Task objective
Among the entries below, only the lines from the one with "right kidney — segment it." through the one with "Give me SVG" are to be retyped, exactly and without pictures.

Stored items
Segment Open

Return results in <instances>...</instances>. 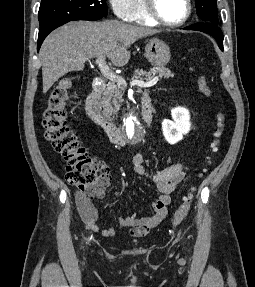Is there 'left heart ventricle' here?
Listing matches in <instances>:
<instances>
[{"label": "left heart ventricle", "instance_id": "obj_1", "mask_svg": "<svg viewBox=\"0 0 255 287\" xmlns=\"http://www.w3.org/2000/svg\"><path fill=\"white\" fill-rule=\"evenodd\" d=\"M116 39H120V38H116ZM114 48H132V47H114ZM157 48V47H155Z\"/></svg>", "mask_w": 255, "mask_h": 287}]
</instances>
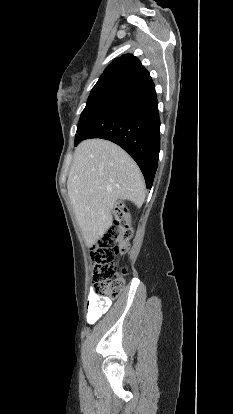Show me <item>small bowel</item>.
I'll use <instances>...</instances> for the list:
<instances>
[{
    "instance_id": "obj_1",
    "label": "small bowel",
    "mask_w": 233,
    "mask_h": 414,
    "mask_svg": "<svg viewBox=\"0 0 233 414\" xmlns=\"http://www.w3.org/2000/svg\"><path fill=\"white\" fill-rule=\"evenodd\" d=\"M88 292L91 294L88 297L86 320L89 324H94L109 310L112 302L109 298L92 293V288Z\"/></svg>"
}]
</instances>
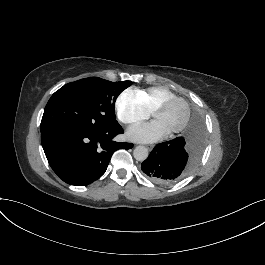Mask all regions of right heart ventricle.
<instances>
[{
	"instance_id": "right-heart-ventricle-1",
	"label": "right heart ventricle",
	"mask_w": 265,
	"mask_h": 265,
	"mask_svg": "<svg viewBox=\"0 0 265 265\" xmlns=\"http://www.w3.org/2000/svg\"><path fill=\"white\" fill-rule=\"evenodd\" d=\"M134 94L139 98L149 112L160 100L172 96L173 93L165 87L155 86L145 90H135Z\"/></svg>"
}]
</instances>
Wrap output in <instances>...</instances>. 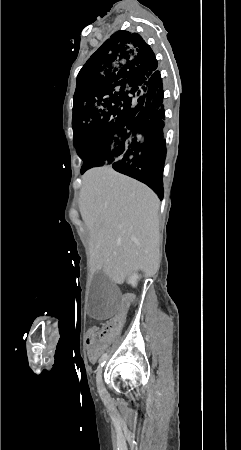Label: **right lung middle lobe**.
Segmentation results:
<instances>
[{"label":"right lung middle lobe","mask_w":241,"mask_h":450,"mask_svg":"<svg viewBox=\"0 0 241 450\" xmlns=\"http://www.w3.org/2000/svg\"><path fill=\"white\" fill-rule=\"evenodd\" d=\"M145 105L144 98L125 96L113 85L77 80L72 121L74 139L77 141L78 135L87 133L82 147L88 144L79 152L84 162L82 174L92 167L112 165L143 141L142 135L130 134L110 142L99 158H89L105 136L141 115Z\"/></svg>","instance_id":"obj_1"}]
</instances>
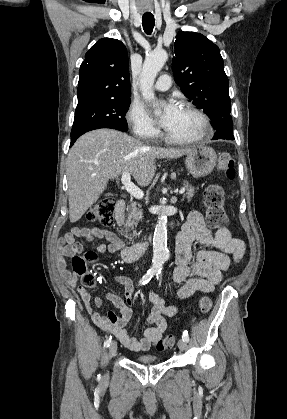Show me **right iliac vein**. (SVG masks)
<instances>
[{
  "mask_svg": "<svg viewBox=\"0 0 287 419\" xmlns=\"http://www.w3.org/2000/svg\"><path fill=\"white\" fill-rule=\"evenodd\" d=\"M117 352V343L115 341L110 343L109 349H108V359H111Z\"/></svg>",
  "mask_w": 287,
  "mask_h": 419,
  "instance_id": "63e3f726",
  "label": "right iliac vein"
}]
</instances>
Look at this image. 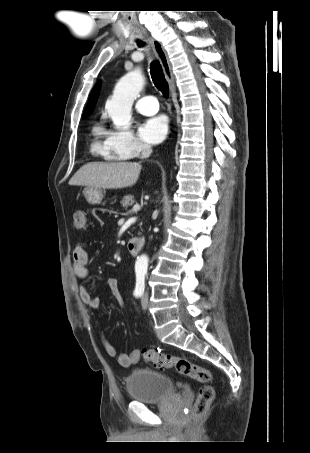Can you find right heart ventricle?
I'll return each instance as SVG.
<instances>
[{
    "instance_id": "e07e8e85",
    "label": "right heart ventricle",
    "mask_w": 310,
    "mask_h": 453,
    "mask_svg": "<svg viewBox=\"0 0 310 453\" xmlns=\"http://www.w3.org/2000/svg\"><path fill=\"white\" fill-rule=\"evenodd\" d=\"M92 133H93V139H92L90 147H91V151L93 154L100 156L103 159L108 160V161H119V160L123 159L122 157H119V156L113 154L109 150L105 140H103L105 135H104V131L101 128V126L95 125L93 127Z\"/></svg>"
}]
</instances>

Segment Closed
Segment Open

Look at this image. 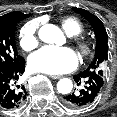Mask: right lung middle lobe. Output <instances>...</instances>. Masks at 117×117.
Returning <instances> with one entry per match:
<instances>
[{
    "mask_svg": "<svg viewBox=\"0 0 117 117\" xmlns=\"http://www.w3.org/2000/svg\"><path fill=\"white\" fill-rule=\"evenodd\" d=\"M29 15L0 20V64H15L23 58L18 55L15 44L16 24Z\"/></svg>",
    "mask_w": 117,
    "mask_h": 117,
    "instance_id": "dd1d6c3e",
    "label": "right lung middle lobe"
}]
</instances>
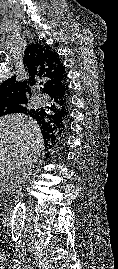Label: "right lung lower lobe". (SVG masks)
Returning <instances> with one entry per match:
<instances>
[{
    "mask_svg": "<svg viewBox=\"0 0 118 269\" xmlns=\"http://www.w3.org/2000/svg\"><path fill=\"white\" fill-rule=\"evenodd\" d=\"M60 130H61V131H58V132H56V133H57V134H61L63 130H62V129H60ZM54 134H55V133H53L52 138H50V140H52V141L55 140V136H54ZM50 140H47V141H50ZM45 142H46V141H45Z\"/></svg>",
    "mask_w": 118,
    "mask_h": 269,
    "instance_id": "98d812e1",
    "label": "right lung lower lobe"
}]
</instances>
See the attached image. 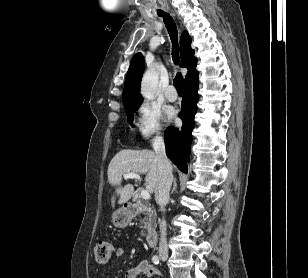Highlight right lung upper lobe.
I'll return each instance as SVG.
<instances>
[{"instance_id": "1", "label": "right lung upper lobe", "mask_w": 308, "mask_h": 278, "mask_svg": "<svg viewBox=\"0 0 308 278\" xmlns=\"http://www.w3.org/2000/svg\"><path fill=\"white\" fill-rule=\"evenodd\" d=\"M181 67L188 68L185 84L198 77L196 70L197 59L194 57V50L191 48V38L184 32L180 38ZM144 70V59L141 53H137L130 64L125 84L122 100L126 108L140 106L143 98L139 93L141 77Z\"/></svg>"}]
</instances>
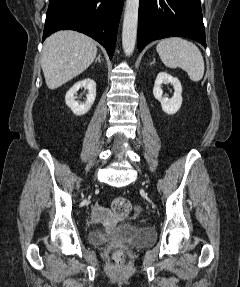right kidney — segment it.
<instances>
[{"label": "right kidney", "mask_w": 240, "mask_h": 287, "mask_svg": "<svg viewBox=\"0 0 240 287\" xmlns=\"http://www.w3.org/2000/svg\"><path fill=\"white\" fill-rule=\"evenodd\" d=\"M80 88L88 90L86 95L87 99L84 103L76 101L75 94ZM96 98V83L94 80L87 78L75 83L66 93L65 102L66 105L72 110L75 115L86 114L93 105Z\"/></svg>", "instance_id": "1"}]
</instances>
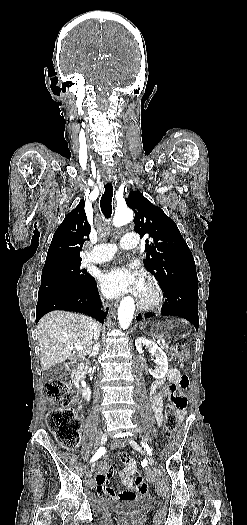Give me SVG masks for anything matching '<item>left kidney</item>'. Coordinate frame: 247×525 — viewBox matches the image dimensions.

Segment Closed

Task solution
right kidney — segment it.
<instances>
[{"label": "right kidney", "mask_w": 240, "mask_h": 287, "mask_svg": "<svg viewBox=\"0 0 240 287\" xmlns=\"http://www.w3.org/2000/svg\"><path fill=\"white\" fill-rule=\"evenodd\" d=\"M80 88L88 90L86 95L87 99L84 103L76 101L75 94ZM96 98V83L94 80L87 78L75 83L66 93L65 102L66 105L72 110L75 115L86 114L93 105Z\"/></svg>", "instance_id": "1"}]
</instances>
Give me SVG masks for anything matching '<item>left kidney</item>'. Coordinate frame: 247×525 — viewBox matches the image dimensions.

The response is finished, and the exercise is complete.